It’s not just hardware that keeps us safe!
Once again we are at DSEI, where the defence industry meets and greets every two years. It’s always an eye-opener to wander around the exhibition halls, see the latest helicopters, armoured vehicles, protective clothing, and this year the new Tempest. People were queuing up to sit in the pilot’s seat and see for themselves its impressive heads up cockpit display that provides a huge amount of information easily digestible even while manoeuvring at high speed. Indeed, it seems we are only a small step away from the Firefox (early 80s movie starring Clint Eastwood, based on the novel by Craig Thomas), where the pilot flew the aircraft by plugging himself in. This week alone there were two articles in the Economist about AI and its role on the battlefield.
The rise of cyber warfare
All this serves to remind us, just how important data has become, not just in defence but in everyday life. Earlier this week we heard reports that policing is becoming more difficult because crime is changing. There are now many more fraud cases where victims are duped online, identities stolen, hacking, phishing and cyber attacks are rife. Social media is now being used by all manner of groups including nation states and freedom fighters/terrorists who use it to spread propaganda and fake news that can potentially affect the outcome of elections. The same techniques can persuade a city under siege to lay down its arms, or fans to buy the latest Taylor Swift album.
Is data the last frontier?
The huge importance of data and online technology is reflected at DSEI with the cyber security section growing ever larger each time we exhibit. While we don’t have large, intimidating hardware to show off, we’ve been getting a lot of interest because everyone can relate to the horror of having your personal, private or company confidential communications hacked. From soldiers on a tour to duty, to journalists in an unfriendly regime, to government officials discussing matters of state or business people sharing intellectual property, we all have information that we would rather did not end up with our competitors, or made public. In some cases this could impact national security.

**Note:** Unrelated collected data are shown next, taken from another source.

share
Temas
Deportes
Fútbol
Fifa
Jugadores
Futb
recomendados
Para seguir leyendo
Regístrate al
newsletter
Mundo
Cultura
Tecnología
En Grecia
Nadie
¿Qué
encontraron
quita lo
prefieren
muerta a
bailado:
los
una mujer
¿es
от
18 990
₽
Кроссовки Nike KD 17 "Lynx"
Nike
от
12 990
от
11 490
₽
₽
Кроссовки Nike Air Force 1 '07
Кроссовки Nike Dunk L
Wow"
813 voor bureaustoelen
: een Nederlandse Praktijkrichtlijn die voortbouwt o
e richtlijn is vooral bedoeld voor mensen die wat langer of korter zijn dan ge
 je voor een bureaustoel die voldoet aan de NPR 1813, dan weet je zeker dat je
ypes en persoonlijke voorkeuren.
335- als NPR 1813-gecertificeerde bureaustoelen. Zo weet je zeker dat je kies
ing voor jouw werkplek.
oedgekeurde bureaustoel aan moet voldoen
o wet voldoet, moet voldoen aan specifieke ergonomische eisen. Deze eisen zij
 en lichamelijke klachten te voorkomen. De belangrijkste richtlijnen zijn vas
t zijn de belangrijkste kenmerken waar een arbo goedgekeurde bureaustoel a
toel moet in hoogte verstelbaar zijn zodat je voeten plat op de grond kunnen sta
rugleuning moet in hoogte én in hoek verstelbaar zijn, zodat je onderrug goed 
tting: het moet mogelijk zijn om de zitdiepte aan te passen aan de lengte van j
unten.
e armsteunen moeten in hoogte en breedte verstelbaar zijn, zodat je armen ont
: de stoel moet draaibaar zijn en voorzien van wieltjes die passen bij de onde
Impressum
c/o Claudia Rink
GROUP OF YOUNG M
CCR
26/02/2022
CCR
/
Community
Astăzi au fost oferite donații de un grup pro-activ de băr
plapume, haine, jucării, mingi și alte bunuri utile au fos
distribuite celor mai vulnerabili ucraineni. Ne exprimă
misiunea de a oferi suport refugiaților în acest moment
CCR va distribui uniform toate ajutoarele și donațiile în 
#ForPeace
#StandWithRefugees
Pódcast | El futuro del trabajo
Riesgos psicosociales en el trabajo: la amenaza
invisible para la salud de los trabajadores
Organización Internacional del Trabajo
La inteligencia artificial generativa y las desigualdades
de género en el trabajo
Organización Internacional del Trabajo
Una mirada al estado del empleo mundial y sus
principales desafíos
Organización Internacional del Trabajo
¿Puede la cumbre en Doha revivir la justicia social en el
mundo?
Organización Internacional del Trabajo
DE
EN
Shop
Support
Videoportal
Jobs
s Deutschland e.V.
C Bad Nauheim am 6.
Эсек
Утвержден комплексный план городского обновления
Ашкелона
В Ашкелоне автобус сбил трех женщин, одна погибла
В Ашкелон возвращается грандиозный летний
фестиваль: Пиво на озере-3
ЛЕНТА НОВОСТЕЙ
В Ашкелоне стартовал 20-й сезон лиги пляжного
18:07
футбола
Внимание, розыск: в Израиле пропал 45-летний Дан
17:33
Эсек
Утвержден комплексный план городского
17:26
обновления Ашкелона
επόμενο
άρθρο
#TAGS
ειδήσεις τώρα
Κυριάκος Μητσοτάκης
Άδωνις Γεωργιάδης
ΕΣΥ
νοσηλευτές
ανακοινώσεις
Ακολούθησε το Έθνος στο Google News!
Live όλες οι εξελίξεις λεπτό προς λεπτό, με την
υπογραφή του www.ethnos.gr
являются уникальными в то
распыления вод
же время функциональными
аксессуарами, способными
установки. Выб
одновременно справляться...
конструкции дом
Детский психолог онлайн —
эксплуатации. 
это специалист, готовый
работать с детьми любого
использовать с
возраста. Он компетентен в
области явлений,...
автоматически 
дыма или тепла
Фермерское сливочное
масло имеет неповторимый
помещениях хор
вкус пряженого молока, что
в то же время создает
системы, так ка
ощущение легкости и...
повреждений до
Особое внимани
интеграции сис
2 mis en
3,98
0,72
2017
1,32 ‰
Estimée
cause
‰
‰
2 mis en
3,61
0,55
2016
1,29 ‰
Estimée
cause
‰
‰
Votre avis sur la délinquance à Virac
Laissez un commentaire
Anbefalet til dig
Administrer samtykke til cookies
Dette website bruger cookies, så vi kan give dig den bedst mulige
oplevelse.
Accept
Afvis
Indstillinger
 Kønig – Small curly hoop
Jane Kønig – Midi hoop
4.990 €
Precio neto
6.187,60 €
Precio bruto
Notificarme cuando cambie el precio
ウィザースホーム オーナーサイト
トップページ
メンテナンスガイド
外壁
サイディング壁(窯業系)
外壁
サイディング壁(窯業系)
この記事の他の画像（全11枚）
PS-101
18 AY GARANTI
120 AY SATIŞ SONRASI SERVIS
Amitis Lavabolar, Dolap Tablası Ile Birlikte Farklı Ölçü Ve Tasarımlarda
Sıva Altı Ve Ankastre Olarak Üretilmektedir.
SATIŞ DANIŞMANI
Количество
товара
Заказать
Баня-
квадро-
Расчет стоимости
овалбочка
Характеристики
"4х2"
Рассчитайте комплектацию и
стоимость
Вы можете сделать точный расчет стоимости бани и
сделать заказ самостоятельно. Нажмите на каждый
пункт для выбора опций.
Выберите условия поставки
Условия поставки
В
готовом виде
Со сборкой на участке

Free apps – You’re the product!
In a world defined by an always on culture dominated by online interactions and global networks, it is still possible to keep control of your personal and business information. You can stay ‘under the radar’ but not by using free services. The old adage, that if it’s free, then you are the product, is never more true than with social media platforms and the various tools that those platforms own and control.